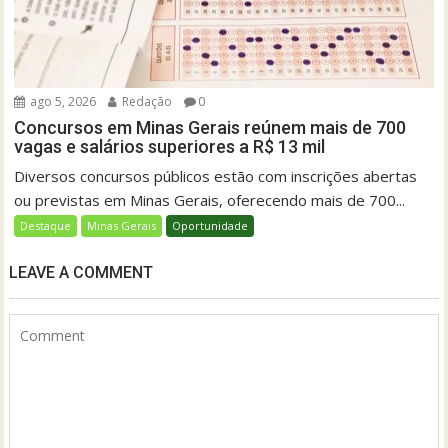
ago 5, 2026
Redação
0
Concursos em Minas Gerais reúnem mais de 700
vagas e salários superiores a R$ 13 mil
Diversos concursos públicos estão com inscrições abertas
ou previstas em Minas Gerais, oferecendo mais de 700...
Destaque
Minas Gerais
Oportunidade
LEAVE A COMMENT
==*==
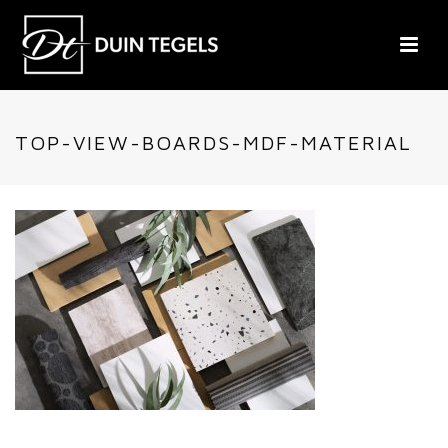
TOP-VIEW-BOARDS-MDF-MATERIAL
==*==
All lines in the entries above that include "Gerais" should be found and copied.

Written answer →
Concursos em Minas Gerais reúnem mais de 700
ou previstas em Minas Gerais, oferecendo mais de 700...
Minas Gerais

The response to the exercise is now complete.